Now, here, let me just take this memory card out of the first slot, and just leave the one in the second slot. And now just watch…loading…splash screen. Ah, here we are. Main menu. Continue game.

Now, notice that your game freaks out because it can’t find a memory card, even though the card is right there, in slot 2. Your game, in other words, only works if a memory card is in slot 1.

Oh my, you don’t look at all well. Here. Another cup of coffee should perk you right up. Bottoms up!

What? Why would I only have a card in slot 2? Well, there are quite a few reasons. First off, it’s not immediately apparent to a user which slot is which. But if you insist on a more practical reason, many Playstation 1 games, which aren’t compatible with PS2 memory cards, were also written by retarded developers, and require a PS1 memory card to be in slot 1. So if I want to switch between PS1 and PS2 games, I need to constantly be switching cards back and forth. Because you, like a disturbingly large number of developers, are too much of a twit to write a game that recognizes a card in either slot. Today. In 2006. In the twenty-first century.

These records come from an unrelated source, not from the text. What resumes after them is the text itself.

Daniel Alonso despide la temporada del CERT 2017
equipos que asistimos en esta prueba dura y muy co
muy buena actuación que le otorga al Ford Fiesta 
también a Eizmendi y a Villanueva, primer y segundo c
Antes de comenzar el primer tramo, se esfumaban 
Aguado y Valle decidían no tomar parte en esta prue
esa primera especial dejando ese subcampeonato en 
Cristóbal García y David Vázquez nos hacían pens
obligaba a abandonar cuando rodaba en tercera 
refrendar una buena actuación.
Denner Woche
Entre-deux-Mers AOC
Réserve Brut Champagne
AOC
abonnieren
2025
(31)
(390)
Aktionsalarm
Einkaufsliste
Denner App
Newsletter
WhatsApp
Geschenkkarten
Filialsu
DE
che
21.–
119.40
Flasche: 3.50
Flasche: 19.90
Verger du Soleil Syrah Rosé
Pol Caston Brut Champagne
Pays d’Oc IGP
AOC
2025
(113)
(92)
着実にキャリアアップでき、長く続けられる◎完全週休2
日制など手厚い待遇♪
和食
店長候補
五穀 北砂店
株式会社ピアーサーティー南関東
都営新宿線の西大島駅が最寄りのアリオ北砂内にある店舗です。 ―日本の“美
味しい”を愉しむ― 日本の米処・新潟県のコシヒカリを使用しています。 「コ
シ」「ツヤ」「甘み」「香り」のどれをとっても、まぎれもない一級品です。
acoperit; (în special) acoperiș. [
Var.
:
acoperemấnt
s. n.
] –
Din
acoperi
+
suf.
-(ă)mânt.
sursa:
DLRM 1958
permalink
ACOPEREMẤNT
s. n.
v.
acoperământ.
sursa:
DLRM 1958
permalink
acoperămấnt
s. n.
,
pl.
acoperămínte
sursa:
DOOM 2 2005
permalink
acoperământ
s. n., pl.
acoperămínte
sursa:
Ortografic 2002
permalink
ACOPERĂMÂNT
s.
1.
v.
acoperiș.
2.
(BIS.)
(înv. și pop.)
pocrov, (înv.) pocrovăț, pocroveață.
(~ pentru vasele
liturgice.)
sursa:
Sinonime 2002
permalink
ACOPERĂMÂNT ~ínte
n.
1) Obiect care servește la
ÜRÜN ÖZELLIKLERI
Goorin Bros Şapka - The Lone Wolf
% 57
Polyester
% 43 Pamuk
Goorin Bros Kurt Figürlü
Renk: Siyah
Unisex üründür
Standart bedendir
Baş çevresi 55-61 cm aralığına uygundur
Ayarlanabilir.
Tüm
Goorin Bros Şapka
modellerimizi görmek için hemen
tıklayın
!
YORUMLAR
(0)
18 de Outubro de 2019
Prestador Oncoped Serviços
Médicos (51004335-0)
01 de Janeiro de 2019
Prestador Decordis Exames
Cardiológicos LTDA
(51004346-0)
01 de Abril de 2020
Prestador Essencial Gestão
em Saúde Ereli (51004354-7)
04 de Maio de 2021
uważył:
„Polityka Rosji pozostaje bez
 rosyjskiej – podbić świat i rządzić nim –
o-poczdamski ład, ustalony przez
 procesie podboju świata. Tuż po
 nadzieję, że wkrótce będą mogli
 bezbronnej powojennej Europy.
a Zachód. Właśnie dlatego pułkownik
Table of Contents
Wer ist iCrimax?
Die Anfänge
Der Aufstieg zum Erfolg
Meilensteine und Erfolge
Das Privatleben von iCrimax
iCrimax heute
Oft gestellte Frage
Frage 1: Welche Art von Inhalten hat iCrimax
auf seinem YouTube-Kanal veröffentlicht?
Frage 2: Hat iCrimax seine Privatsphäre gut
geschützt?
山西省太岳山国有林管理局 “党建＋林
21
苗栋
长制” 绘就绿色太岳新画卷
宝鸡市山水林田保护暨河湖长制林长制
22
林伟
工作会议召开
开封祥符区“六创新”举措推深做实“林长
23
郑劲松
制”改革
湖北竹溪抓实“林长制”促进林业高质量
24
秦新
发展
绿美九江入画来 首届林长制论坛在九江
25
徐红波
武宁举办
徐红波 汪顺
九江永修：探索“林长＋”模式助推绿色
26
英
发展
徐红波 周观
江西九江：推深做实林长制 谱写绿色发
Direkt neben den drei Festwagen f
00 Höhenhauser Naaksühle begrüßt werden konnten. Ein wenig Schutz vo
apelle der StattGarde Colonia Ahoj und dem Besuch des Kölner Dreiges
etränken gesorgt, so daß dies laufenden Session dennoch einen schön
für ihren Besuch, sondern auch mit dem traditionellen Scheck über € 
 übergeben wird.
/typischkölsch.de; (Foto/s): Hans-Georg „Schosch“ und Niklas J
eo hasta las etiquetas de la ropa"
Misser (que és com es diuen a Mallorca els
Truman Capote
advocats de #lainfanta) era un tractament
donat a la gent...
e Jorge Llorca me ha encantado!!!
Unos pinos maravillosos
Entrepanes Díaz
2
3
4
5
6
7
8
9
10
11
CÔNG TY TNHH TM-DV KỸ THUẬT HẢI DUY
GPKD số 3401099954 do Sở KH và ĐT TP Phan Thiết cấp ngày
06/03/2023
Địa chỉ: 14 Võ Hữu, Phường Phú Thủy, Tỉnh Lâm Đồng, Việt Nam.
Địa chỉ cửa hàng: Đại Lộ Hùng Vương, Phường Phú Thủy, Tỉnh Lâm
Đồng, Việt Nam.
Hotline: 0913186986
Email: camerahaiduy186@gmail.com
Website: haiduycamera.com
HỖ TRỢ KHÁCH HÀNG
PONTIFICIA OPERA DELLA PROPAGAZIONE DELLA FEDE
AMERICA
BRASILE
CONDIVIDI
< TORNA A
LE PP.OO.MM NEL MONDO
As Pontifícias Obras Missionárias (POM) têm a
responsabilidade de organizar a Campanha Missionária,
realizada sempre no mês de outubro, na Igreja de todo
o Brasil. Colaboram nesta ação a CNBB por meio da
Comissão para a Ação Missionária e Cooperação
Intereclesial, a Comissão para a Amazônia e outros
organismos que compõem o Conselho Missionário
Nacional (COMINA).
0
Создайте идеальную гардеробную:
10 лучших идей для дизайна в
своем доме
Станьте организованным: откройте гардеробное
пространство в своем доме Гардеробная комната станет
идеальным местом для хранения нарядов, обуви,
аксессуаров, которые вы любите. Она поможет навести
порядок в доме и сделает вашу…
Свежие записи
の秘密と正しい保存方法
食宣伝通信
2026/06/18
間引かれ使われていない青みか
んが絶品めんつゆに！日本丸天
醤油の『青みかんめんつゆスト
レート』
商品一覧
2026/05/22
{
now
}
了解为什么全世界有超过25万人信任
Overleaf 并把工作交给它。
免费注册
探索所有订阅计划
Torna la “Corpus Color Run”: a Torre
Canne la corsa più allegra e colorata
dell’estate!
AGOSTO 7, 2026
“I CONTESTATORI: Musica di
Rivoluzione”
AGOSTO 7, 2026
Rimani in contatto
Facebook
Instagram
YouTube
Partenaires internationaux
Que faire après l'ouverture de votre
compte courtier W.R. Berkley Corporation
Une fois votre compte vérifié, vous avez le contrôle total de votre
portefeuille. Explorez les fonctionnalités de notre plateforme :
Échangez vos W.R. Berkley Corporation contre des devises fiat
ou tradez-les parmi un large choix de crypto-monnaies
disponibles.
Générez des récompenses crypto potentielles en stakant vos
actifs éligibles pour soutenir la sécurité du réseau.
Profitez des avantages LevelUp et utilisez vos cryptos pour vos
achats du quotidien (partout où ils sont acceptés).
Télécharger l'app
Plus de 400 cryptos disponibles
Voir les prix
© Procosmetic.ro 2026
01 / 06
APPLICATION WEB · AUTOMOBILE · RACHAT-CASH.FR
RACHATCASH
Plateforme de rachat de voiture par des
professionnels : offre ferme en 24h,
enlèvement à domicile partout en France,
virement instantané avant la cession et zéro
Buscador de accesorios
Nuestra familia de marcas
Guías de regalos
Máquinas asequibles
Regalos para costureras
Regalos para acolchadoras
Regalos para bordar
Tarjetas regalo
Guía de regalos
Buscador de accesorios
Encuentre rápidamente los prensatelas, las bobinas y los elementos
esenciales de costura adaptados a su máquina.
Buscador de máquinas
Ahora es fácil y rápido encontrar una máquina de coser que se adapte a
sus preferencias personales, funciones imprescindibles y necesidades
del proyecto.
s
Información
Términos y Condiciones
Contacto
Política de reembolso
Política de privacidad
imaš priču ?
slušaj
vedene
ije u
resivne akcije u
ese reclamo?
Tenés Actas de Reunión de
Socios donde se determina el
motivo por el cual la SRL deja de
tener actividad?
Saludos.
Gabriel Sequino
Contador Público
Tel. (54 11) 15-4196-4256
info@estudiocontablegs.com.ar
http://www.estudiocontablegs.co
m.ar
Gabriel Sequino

You still don’t understand what I’m getting at? Well, to tell you the truth, I suspected that would happen. But don’t worry. I have no doubt that by the time you’ve digested my message fully, you’ll never write a game that doesn’t use either save slot again. Oh my, you really are looking quite peaked. I’ve called you a cab. It should be here quite soon.

Here. Have another cup of java for the road. Isn’t this stuff wonderful? It’s just to die for.